You bring in your pre-existing knowledge of Spider-Man, and leave with a newfound feel for an iconic fictional character (a lovely nod to Stan Lee only strengthens this). Perhaps their most impressive achievement is that they take a mindblowing visual concept but keep it funny, fresh and emotionally centred. While marketed to children, it’s too good for them – copious references are joined with joltingly stark repercussions for characters and loved ones alike, from the first act onwards, and the plot has so much emotional complexity it’s remarkable.

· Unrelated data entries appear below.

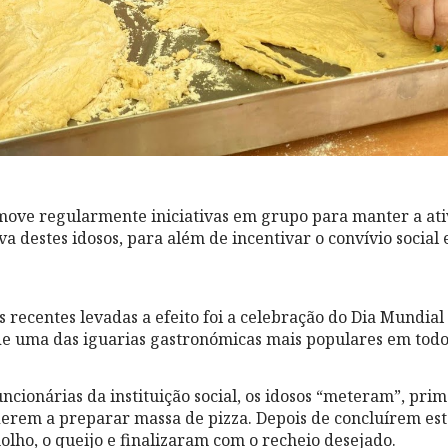
move regularmente iniciativas em grupo para manter a ati
a destes idosos, para além de incentivar o convívio social 
 recentes levadas a efeito foi a celebração do Dia Mundial 
 de uma das iguarias gastronómicas mais populares em tod
ncionárias da instituição social, os idosos “meteram”, prim
rem a preparar massa de pizza. Depois de concluírem est
lho, o queijo e finalizaram com o recheio desejado.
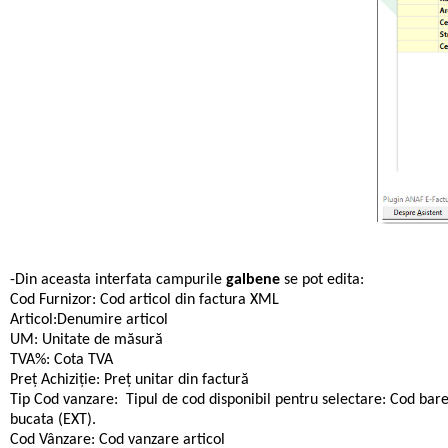
-Din aceasta interfata campurile
galbene
se pot edita:
Cod Furnizor: Cod articol din factura XML
Articol:Denumire articol
UM: Unitate de măsură
TVA%: Cota TVA
Preț Achiziție: Preț unitar din factură
Tip Cod vanzare: Tipul de cod disponibil pentru selectare: Cod bar
bucata (EXT).
Cod Vânzare: Cod vanzare articol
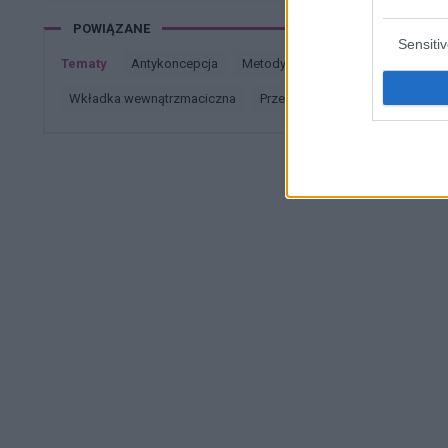
POWIĄZANE
Sensiti
Tematy
antykoncepcja
metody antykoncepcyjne
table
wkładka wewnątrzmaciczna
przerwatywa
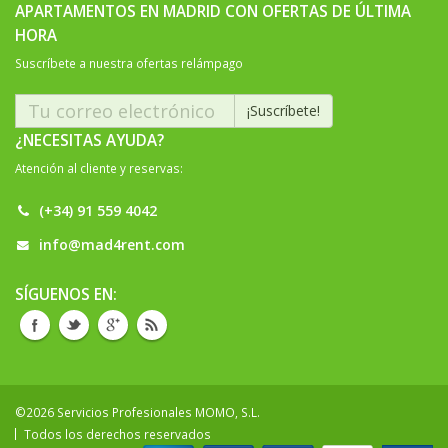
APARTAMENTOS EN MADRID CON OFERTAS DE ÚLTIMA
HORA
Suscríbete a nuestra ofertas relámpago
¿NECESITAS AYUDA?
Atención al cliente y reservas:
(+34) 91 559 4042
info@mad4rent.com
SÍGUENOS EN:
©2026 Servicios Profesionales MOMO, S.L.
Todos los derechos reservados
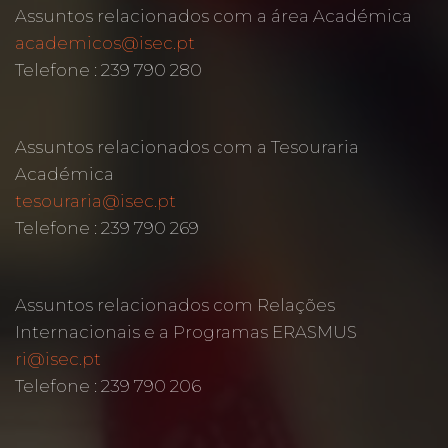
Assuntos relacionados com a área Académica
academicos@isec.pt
Telefone : 239 790 280
Assuntos relacionados com a Tesouraria
Académica
tesouraria@isec.pt
Telefone : 239 790 269
Assuntos relacionados com Relações
Internacionais e a Programas ERASMUS
ri@isec.pt
Telefone : 239 790 206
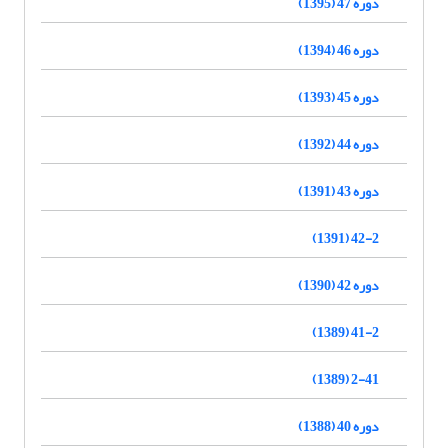
دوره 47 (1395)
دوره 46 (1394)
دوره 45 (1393)
دوره 44 (1392)
دوره 43 (1391)
42-2 (1391)
دوره 42 (1390)
41-2 (1389)
2-41 (1389)
دوره 40 (1388)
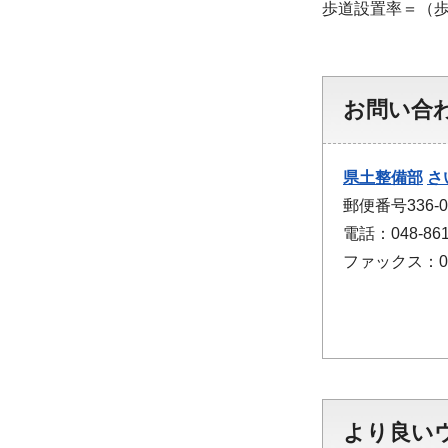
歩道設置率＝（
お問い合
県土整備部
さ
郵便番号336
電話：048-861
ファックス：048
より良い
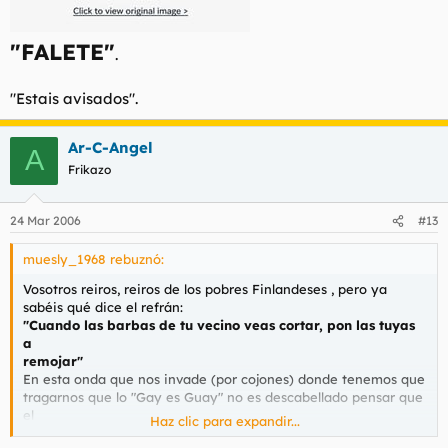
"FALETE"
.
"Estais avisados".
Ar-C-Angel
A
Frikazo
24 Mar 2006
#13
muesly_1968 rebuznó:
Vosotros reiros, reiros de los pobres Finlandeses , pero ya
sabéis qué dice el refrán:
"Cuando las barbas de tu vecino veas cortar, pon las tuyas
a
remojar"
En esta onda que nos invade (por cojones) donde tenemos que
tragarnos que lo "Gay es Guay" no es descabellado pensar que
el
Haz clic para expandir...
candidato de España a Euro-Horror sea este "ente" grasiento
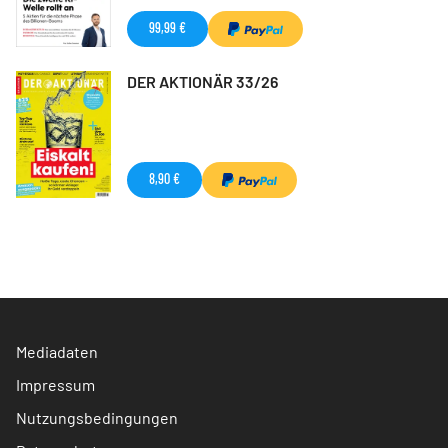
99,99 €
DER AKTIONÄR 33/26
8,90 €
Mediadaten
Impressum
Nutzungsbedingungen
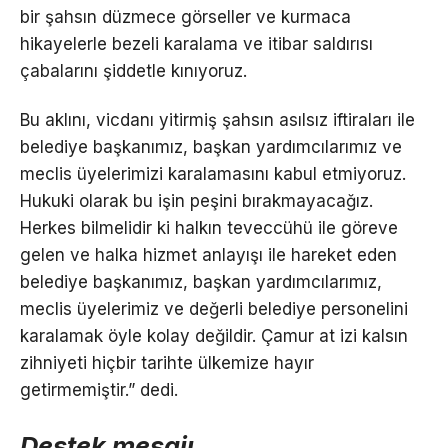
bir şahsın düzmece görseller ve kurmaca
hikayelerle bezeli karalama ve itibar saldırısı
çabalarını şiddetle kınıyoruz.
Bu aklını, vicdanı yitirmiş şahsın asılsız iftiraları ile
belediye başkanımız, başkan yardımcılarımız ve
meclis üyelerimizi karalamasını kabul etmiyoruz.
Hukuki olarak bu işin peşini bırakmayacağız.
Herkes bilmelidir ki halkın teveccühü ile göreve
gelen ve halka hizmet anlayışı ile hareket eden
belediye başkanımız, başkan yardımcılarımız,
meclis üyelerimiz ve değerli belediye personelini
karalamak öyle kolay değildir. Çamur at izi kalsın
zihniyeti hiçbir tarihte ülkemize hayır
getirmemiştir.” dedi.
Destek mesajı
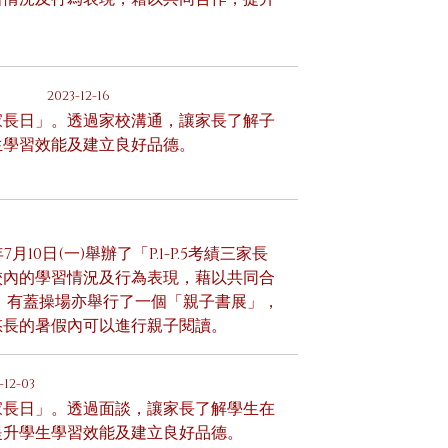
2023-12-16
家長日」。透過家校溝通，讓家長了解子
生學習效能及建立良好品德。
0日(一)舉辦了「P.1-P.5考績三家長
校內的學習情況及行為表現，藉以共同合
，有蓋操場亦舉行了一個「親子書展」，
悠長的暑假內可以進行親子閱讀。
-12-03
家長日」。透過面談，讓家長了解學生在
提升學生學習效能及建立良好品德。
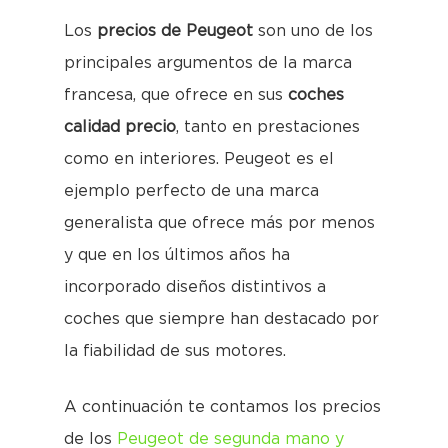
Los
precios de Peugeot
son uno de los
principales argumentos de la marca
francesa, que ofrece en sus
coches
calidad precio
, tanto en prestaciones
como en interiores. Peugeot es el
ejemplo perfecto de una marca
generalista que ofrece más por menos
y que en los últimos años ha
incorporado diseños distintivos a
coches que siempre han destacado por
la fiabilidad de sus motores.
A continuación te contamos los precios
de los
Peugeot de segunda mano y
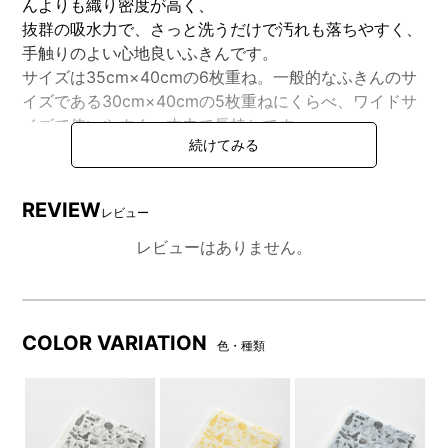
んよりも織り密度が高く、
抜群の吸水力で、さっと洗うだけで汚れも落ちやすく、
手触りのよい心地良いふきんです。
サイズは35cm×40cmの6枚重ね。一般的なふきんのサ
イズである30cm×40cmの5枚重ねにくらべ、ワイドサ
イズで使いやすく、丈夫で長持ちです。
企画から生地、縫製まで自社の工場で一貫生産している
ファクトリーブランドだからこそ実現できる日本品質を
ぜひご体験ください。
REVIEW
レビュー
レビューはありません。
DETAIL
商品詳細
COLOR VARIATION
色・種類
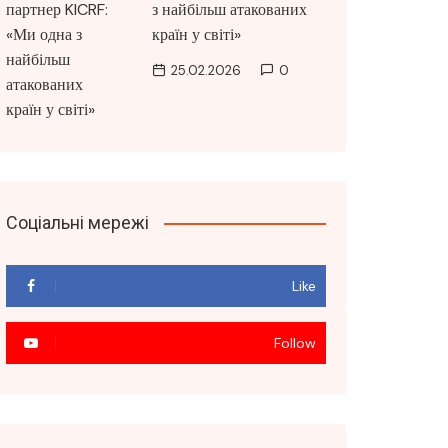
з найбільш атакованих
країн у світі»
25.02.2026
0
Соціальні мережі
Like
Follow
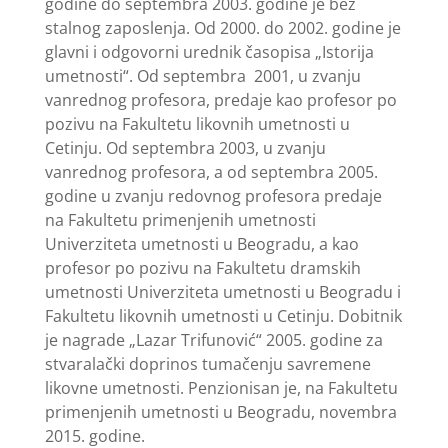
godine do septembra 2003. godine je bez
stalnog zaposlenja. Od 2000. do 2002. godine je
glavni i odgovorni urednik časopisa „Istorija
umetnosti“. Od septembra 2001, u zvanju
vanrednog profesora, predaje kao profesor po
pozivu na Fakultetu likovnih umetnosti u
Cetinju. Od septembra 2003, u zvanju
vanrednog profesora, a od septembra 2005.
godine u zvanju redovnog profesora predaje
na Fakultetu primenjenih umetnosti
Univerziteta umetnosti u Beogradu, a kao
profesor po pozivu na Fakultetu dramskih
umetnosti Univerziteta umetnosti u Beogradu i
Fakultetu likovnih umetnosti u Cetinju. Dobitnik
je nagrade „Lazar Trifunović“ 2005. godine za
stvaralački doprinos tumačenju savremene
likovne umetnosti. Penzionisan je, na Fakultetu
primenjenih umetnosti u Beogradu, novembra
2015. godine.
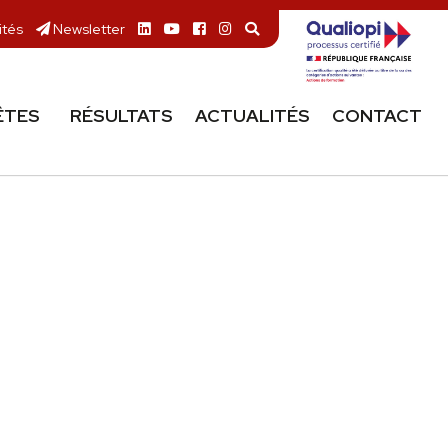
ités
Newsletter
ÊTES
RÉSULTATS
ACTUALITÉS
CONTACT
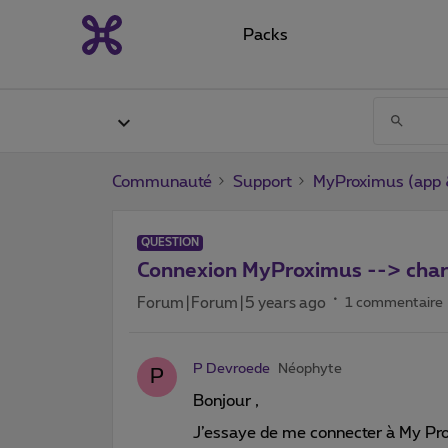
Packs
Communauté
Support
MyProximus (app &
QUESTION
Connexion MyProximus --> char
Forum|Forum|5 years ago
1 commentaire
P Devroede
Néophyte
P
Bonjour ,
J’essaye de me connecter à My Prox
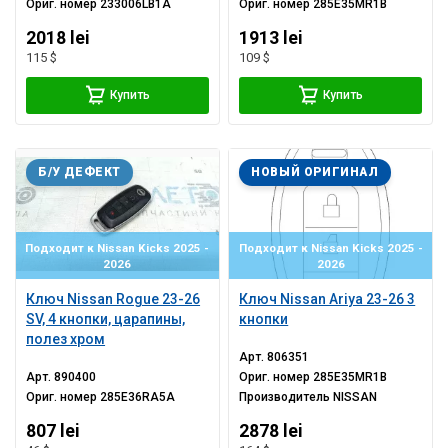
Ориг. номер
233006LB1A
Ориг. номер
285E35MR1B
2018 lei
1913 lei
115 $
109 $
Купить
Купить
Б/У ДЕФЕКТ
НОВЫЙ ОРИГИНАЛ
Подходит к Nissan Kicks 2025 -
Подходит к Nissan Kicks 2025 -
2026
2026
Ключ Nissan Rogue 23-26
Ключ Nissan Ariya 23-26 3
SV, 4 кнопки, царапины,
кнопки
полез хром
Арт.
806351
Арт.
890400
Ориг. номер
285E35MR1B
Ориг. номер
285E36RA5A
Производитель
NISSAN
807 lei
2878 lei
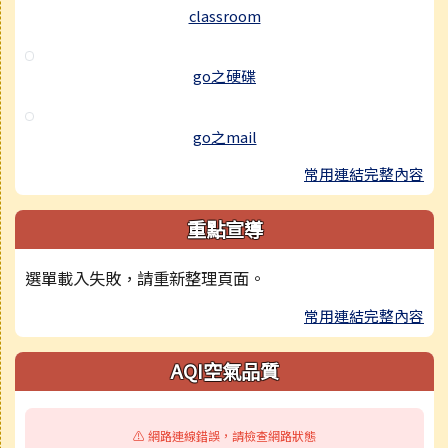
classroom
go之硬碟
go之mail
常用連結完整內容
重點宣導
選單載入失敗，請重新整理頁面。
常用連結完整內容
AQI空氣品質
⚠️ 網路連線錯誤，請檢查網路狀態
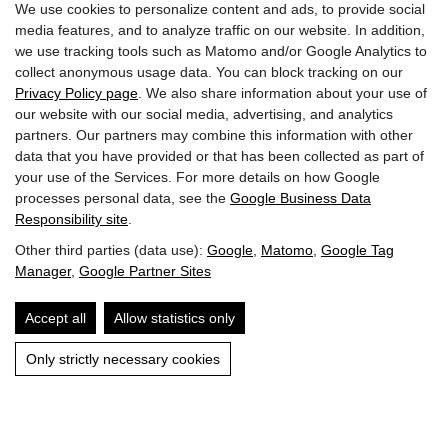
We use cookies to personalize content and ads, to provide social
media features, and to analyze traffic on our website. In addition,
we use tracking tools such as Matomo and/or Google Analytics to
collect anonymous usage data. You can block tracking on our
Privacy Policy page
. We also share information about your use of
our website with our social media, advertising, and analytics
partners. Our partners may combine this information with other
Iscriviti ora alla newsletter
data that you have provided or that has been collected as part of
your use of the Services. For more details on how Google
processes personal data, see the
Google Business Data
Responsibility site
.
Other third parties (data use):
Google
,
Matomo
,
Google Tag
Manager
,
Google Partner Sites
Accept all
Allow statistics only
© 2022 Hotel Penzinghof. Tutti i diritti riservati.
Only strictly necessary cookies
Impronta
Protezione dei dati
Lavoro e carriera
Stampa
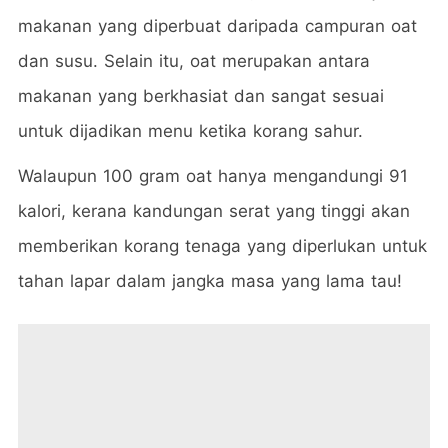
makanan yang diperbuat daripada campuran oat
dan susu. Selain itu, oat merupakan antara
makanan yang berkhasiat dan sangat sesuai
untuk dijadikan menu ketika korang sahur.
Walaupun 100 gram oat hanya mengandungi 91
kalori, kerana kandungan serat yang tinggi akan
memberikan korang tenaga yang diperlukan untuk
tahan lapar dalam jangka masa yang lama tau!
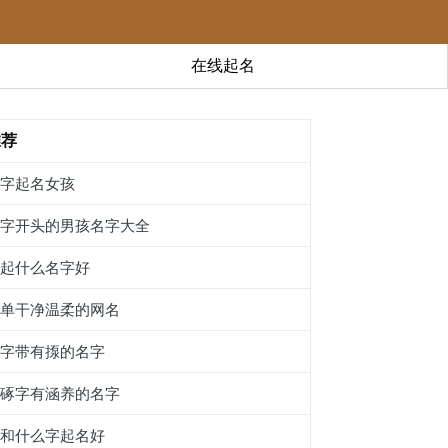
在线起名
推荐
俷字起名女孩
蛚字开头的男孩名字大全
婳起什么名字好
简单干净温柔的网名
名字带有揼的名字
带硺字有涵养的名字
莭和什么字起名好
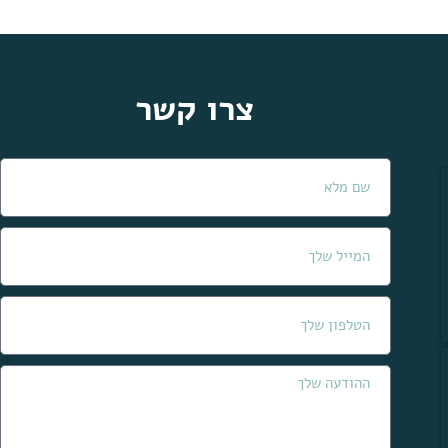
צרו קשר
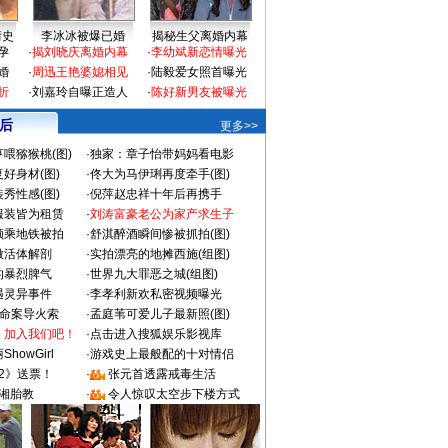
情史
李冰冰被爆已婚
揭秘生父离婚内幕
孕
·
揭刘晓庆离婚内幕
·
李幼斌新恋情曝光
婚
·
周迅王艳婆媳相见
·
陆毅爱女照首曝光
折
·
刘嘉玲自曝正造人
·
陈好新男友被曝光
 后
更多>>
喂猕猴桃(图)
·
独家：章子怡带妈妈看电影
好身材(图)
·
佟大为马伊琍再度牵手(图)
秀性感(图)
·
倪萍赵忠祥十年后再携手
服装皆为租赁
·
刘涛富豪老公为家产求生子
颜乘地铁被拍
·
舒淇醉酒瞬间惨被抓拍(图)
做活体解剖
·
实拍漂亮的地摊西施(组图)
的暴烈脾气
·
世界九大罪恶之城(组图)
遇灵异事件
·
李孝利新欢私密视频曝光
成命案导火索
·
孟庭苇可爱儿子最新照(图)
：加入我们吧！
·
点击进入搜狐娱乐影视库
howGirl
·
游戏史上最般配的十对情侣
2》送票！
·
张元首透露戒毒生活
湘胎教
·
令人惊叹太空步下楼方式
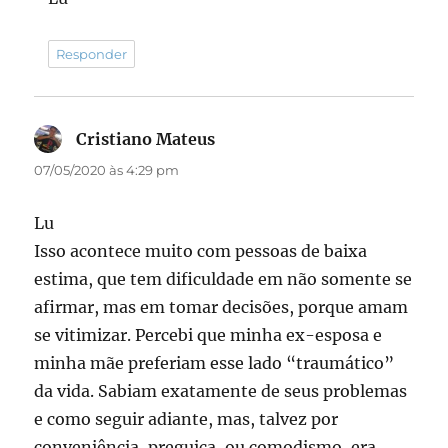
Responder
Cristiano Mateus
disse:
07/05/2020 às 4:29 pm
Lu
Isso acontece muito com pessoas de baixa
estima, que tem dificuldade em não somente se
afirmar, mas em tomar decisões, porque amam
se vitimizar. Percebi que minha ex-esposa e
minha mãe preferiam esse lado “traumático”
da vida. Sabiam exatamente de seus problemas
e como seguir adiante, mas, talvez por
conveniência, preguiça, ou comodismo, era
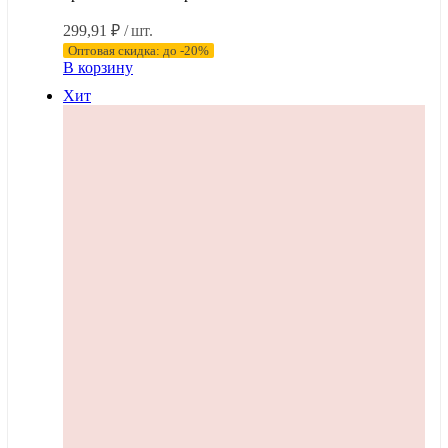
299,91
₽
/ шт.
Оптовая скидка: до -20%
В корзину
Хит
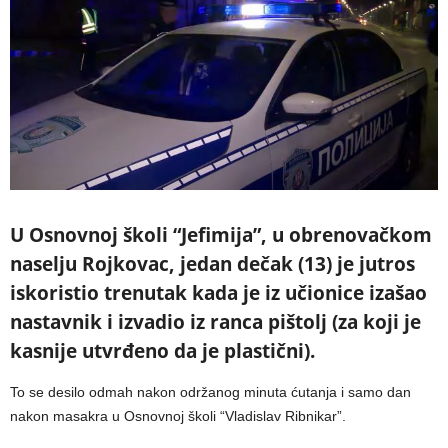
U Osnovnoj školi “Jefimija”, u obrenovačkom
naselju Rojkovac, jedan dečak (13) je jutros
iskoristio trenutak kada je iz učionice izašao
nastavnik i izvadio iz ranca pištolj (za koji je
kasnije utvrđeno da je plastični).
To se desilo odmah nakon održanog minuta ćutanja i samo dan
nakon masakra u Osnovnoj školi “Vladislav Ribnikar”.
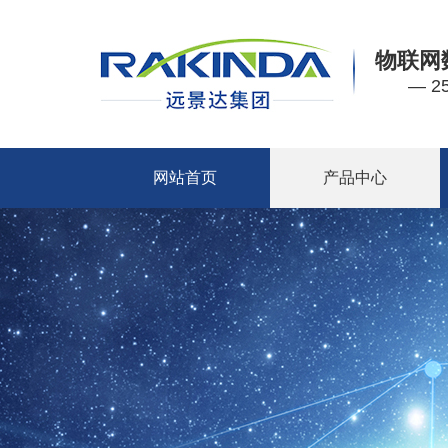
物联网
— 
网站首页
产品中心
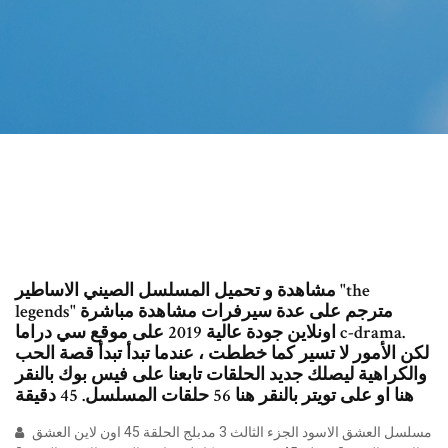
مشاهدة و تحميل المسلسل الصيني الاساطير "the
legends" مترجم على عدة سيرفرات مشاهدة مباشرة
اونلاين جودة عالية 2019 على موقع سي دراما c-drama.
لكن الأمور لا تسير كما خططت ، عندما تبدأ تبدأ قصة الحب
والكراهية ليصلك جديد الحلقات تابعنا على فيس بوك بالنقر
هنا او على تويتر بالنقر هنا 56 حلقات المسلسل. 45 دقيقة
مسلسل العشق الاسود الجزء الثالث 3 مدبلج الحلقة 45 اون لاين العشق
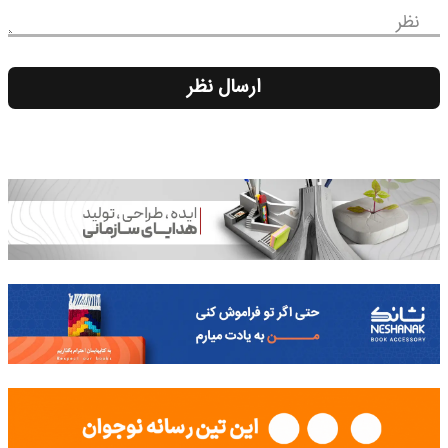
نظر
ارسال نظر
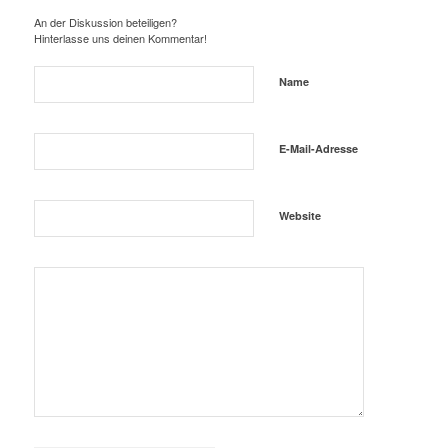
An der Diskussion beteiligen?
Hinterlasse uns deinen Kommentar!
Name
E-Mail-Adresse
Website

There was one point at which I knew the film worked for me, when one character’s growth dovetailed perfectly with Daniel Pemberton’s emotive and resounding soundtrack and the visuals, at almost the perfect moment. It’s rare that you get that feeling of rising emotion in most blockbuster films now, but I felt it then: this near perfect fusing together of multiple elements. The writers deserve immense credit for achieving this while juggling a multidimensional, hard science plotline and keeping everything fun.

 

Pemberton’s modern music with orchestral motifs deserves another mention, being as it effortlessly utilises recent popular music to give the film a contemporary feel, while evoking the best sweeping scores.

An animated movie rises and falls via its voiceover cast, with this film absolutely nailing it. Moore’s young, cocksure voicing of Miles graduates into an emotionally raw and determined man accepting the responsibility and power that he must embrace to deal with the situation, while New Girl’s Jake Johnson is nailed on perfect casting as Peter “B” Parker, a washed up slacker Spider-Man from a parallel universe forced into a mentoring role that slowly chips away at his jaded outlook.

They are well matched by Hailee Steinfeld’s Gwen, a resolutely sure and focused female character not at all reduced to love interest, alongside Tyler Moore’s gruffly tender dad and Ali’s suave, conflicted uncle. Schrieber goes full, deep Noo Yoik as the nefarious but surprisingly rounded out Kingpin, while of the spider-people Nicholas Cage is spot on casting for the 1940s Spider-Noir, the actor’s distinctive tones perfect for the curious monochrome gangster superhero.

The best of the rest include John Mulaney (as the utterly bizarre Spider-Ham/Peter Porker), Kathryn Hahn and Zoe Kravitz as one of Kingpin’s scientists and multiple versions of Mary Jane Watson respectively, and superstars Chris Pine and Oscar Isaac, who make surprising cameos.

It’s not on much now if you haven’t seen it, but this movie is a fresh, fun, exciting and incredibly well made perspective on Spider-Man and his iconic mythology. Highly recommended!